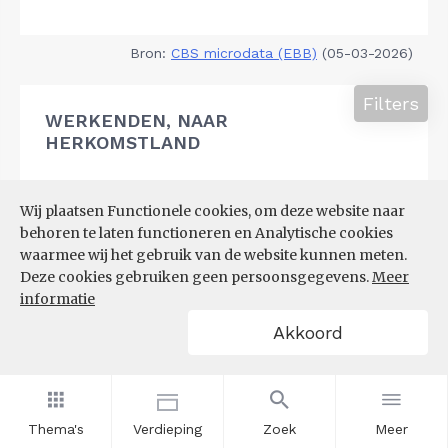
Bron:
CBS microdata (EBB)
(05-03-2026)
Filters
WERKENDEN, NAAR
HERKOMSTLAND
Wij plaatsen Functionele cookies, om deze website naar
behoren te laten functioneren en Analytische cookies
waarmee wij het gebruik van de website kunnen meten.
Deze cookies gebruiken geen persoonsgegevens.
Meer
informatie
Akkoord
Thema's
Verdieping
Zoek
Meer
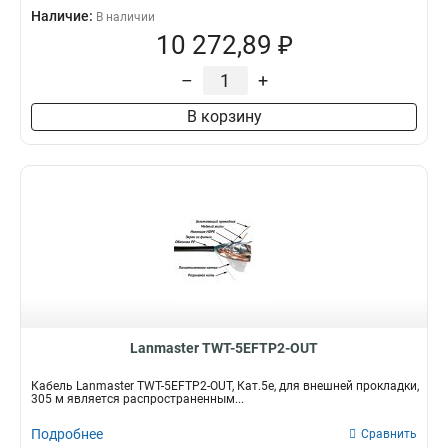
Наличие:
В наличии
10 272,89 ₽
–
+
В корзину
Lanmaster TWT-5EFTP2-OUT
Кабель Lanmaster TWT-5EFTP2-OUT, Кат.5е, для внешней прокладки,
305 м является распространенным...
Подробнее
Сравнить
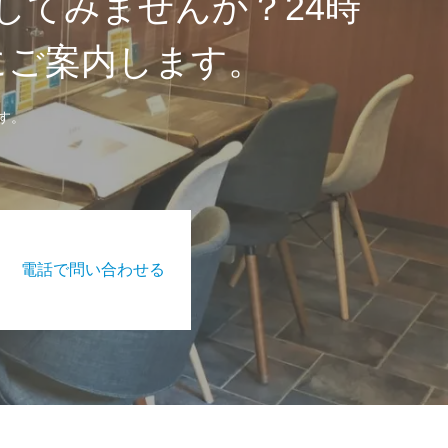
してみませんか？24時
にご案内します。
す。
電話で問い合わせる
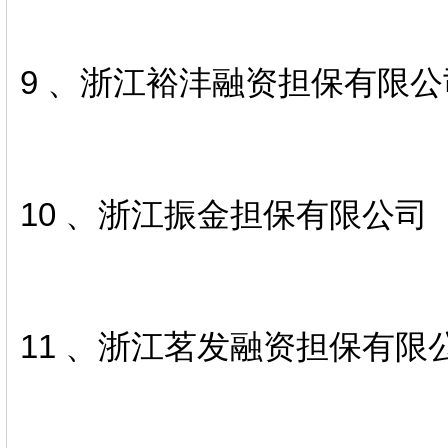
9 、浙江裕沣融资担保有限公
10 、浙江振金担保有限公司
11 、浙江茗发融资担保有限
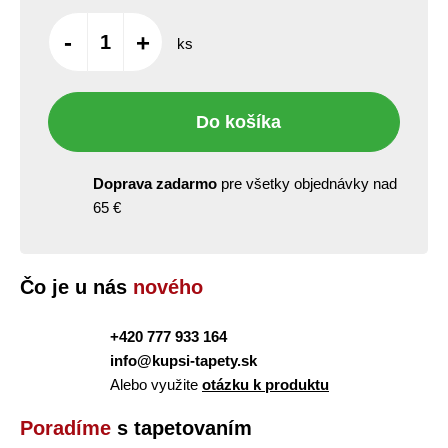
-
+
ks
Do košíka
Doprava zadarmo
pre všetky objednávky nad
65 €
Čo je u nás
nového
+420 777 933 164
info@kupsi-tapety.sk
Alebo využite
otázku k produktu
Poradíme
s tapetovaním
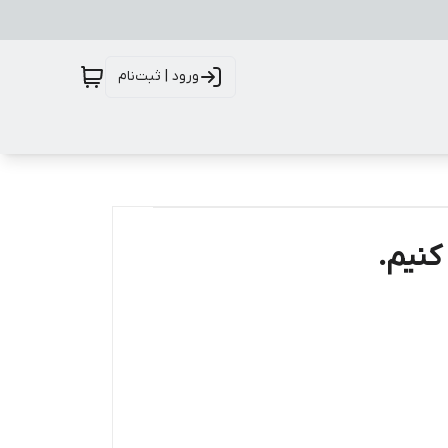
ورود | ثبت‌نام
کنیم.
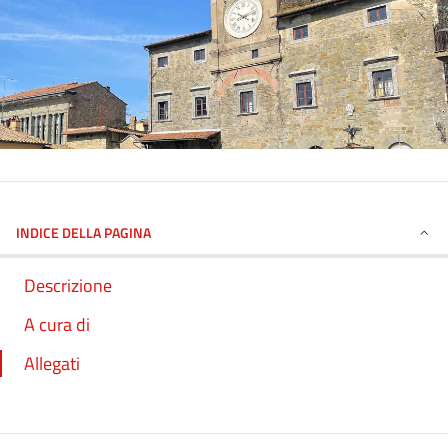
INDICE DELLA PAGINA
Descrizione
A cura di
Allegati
* * *
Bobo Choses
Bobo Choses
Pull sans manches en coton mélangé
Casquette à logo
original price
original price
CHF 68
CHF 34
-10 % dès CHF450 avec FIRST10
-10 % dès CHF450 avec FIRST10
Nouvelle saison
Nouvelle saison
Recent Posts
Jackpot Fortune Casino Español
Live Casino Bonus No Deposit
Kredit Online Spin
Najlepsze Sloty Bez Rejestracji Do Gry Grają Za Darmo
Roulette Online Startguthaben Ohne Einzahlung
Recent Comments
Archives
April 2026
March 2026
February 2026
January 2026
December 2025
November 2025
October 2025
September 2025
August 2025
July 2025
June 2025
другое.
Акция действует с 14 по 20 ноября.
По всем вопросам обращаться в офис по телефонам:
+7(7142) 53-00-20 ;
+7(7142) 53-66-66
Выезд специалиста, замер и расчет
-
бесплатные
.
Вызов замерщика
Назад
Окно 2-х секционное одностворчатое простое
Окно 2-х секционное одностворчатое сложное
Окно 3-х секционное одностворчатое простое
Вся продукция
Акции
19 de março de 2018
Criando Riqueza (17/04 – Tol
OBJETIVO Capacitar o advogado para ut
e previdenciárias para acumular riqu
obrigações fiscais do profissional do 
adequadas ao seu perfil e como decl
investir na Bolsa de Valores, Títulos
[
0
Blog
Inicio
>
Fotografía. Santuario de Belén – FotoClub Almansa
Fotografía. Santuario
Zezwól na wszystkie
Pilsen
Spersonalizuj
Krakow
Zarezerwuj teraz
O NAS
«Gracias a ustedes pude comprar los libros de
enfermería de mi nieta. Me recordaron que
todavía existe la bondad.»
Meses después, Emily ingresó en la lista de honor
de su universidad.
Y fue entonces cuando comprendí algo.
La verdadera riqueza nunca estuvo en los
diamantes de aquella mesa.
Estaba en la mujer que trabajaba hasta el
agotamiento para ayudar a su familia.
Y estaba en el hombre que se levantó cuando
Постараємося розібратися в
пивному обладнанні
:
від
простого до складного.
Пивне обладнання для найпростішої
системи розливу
...
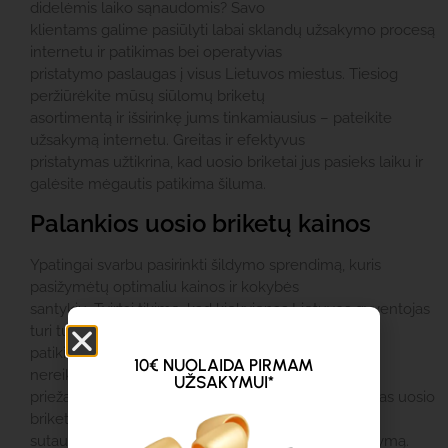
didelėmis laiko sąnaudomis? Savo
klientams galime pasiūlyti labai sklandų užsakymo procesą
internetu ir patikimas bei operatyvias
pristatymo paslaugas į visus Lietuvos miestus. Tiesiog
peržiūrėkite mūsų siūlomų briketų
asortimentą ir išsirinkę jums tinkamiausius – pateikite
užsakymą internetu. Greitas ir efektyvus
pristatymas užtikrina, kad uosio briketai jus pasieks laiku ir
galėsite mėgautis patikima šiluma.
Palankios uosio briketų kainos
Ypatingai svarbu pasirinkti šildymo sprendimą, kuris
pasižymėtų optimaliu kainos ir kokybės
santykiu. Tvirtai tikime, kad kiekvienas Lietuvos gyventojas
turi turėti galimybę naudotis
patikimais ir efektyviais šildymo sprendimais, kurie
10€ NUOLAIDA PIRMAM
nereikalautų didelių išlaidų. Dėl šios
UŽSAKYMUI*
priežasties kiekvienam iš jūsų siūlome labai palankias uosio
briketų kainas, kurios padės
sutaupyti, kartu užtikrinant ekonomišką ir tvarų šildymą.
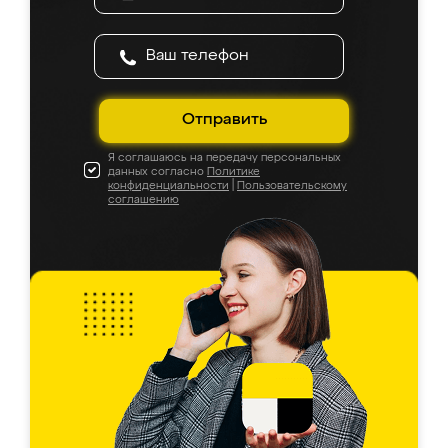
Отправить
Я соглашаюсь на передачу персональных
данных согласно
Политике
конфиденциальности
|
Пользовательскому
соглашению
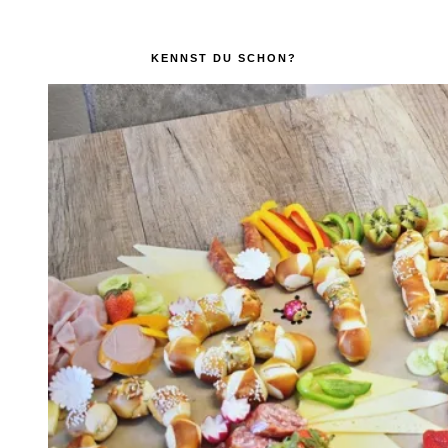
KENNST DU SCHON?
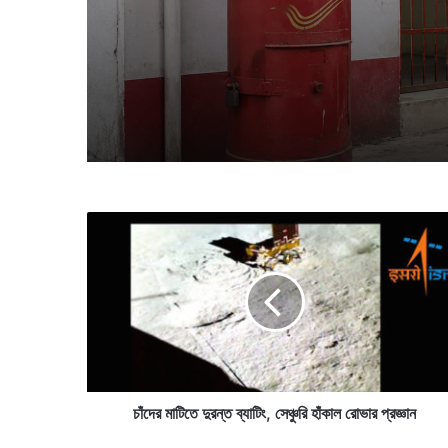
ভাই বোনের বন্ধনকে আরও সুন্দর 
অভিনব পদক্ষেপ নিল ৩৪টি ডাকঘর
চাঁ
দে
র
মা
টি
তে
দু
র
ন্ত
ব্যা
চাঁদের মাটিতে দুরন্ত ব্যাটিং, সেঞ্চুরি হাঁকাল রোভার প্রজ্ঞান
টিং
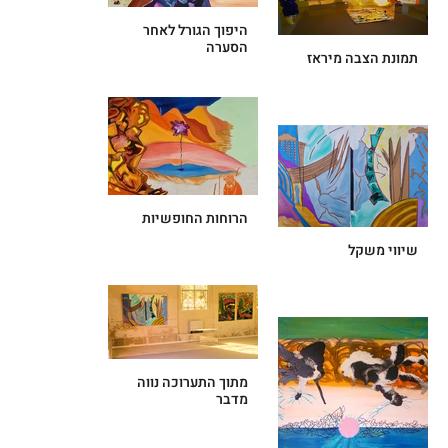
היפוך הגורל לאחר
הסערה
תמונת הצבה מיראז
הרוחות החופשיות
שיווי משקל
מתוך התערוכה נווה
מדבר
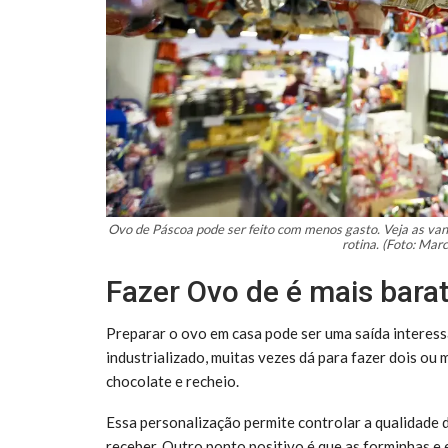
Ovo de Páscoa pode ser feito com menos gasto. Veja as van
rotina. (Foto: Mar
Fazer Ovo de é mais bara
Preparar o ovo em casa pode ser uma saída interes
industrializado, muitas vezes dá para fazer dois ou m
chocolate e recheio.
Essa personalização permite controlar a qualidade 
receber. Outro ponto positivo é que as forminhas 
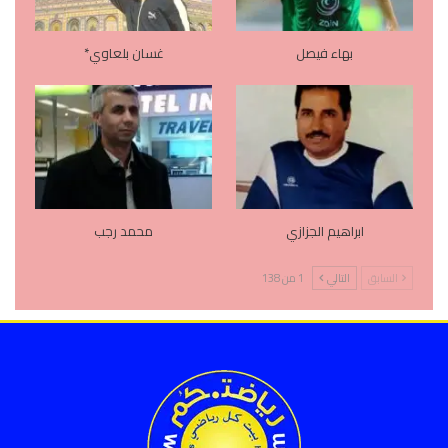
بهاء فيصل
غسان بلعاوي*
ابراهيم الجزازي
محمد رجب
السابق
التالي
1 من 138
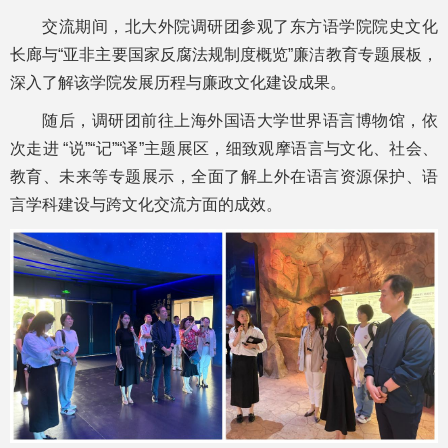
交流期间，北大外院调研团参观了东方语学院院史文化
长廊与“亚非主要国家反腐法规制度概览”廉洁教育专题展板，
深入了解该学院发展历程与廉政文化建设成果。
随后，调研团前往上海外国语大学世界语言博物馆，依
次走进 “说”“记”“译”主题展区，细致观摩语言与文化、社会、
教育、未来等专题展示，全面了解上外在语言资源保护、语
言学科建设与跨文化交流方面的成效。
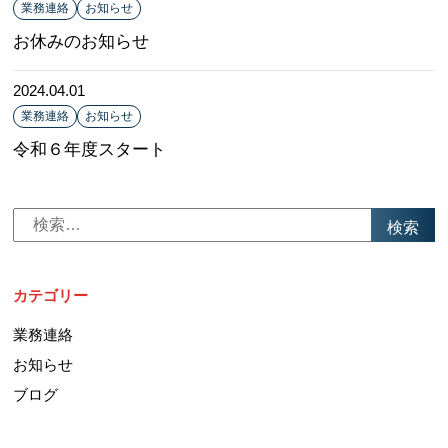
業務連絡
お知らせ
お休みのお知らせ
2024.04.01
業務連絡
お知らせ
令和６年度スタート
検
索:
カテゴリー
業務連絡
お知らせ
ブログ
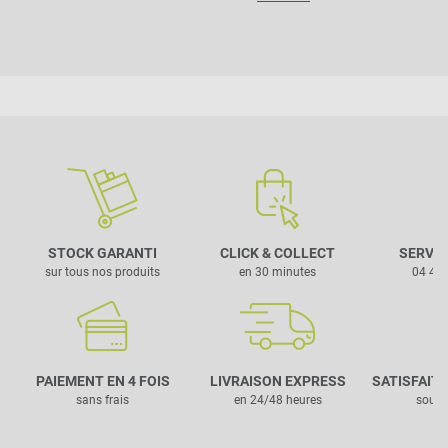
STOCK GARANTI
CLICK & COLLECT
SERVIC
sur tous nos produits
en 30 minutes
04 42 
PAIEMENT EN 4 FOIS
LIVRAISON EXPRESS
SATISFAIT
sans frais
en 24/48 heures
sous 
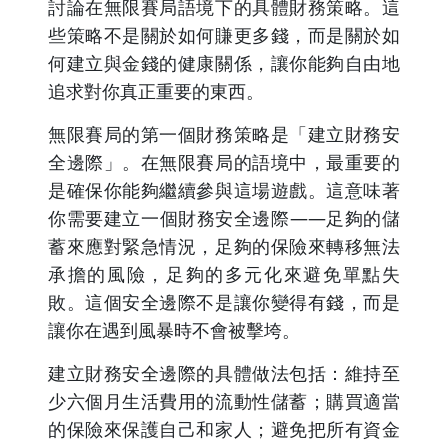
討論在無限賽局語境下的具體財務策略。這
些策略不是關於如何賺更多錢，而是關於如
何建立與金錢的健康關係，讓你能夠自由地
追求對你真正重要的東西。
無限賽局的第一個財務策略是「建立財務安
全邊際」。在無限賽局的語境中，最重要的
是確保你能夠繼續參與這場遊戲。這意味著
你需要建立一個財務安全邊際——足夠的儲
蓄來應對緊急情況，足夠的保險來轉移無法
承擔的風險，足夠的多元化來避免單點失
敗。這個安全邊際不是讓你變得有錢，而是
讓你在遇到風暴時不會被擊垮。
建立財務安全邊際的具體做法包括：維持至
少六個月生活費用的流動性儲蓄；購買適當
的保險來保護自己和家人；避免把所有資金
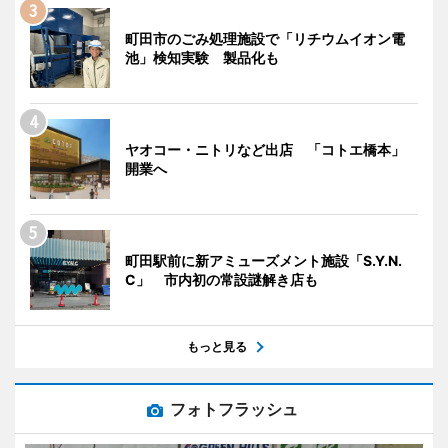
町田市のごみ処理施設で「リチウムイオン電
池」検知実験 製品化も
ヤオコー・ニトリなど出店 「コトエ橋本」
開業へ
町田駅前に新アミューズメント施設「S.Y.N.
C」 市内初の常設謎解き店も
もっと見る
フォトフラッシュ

■ **Problem details**
For every line of the material above that contains the word "cookies", show the line.

■ **The completed task**
Wij plaatsen Functionele cookies, om deze website naar
behoren te laten functioneren en Analytische cookies
Deze cookies gebruiken geen persoonsgegevens.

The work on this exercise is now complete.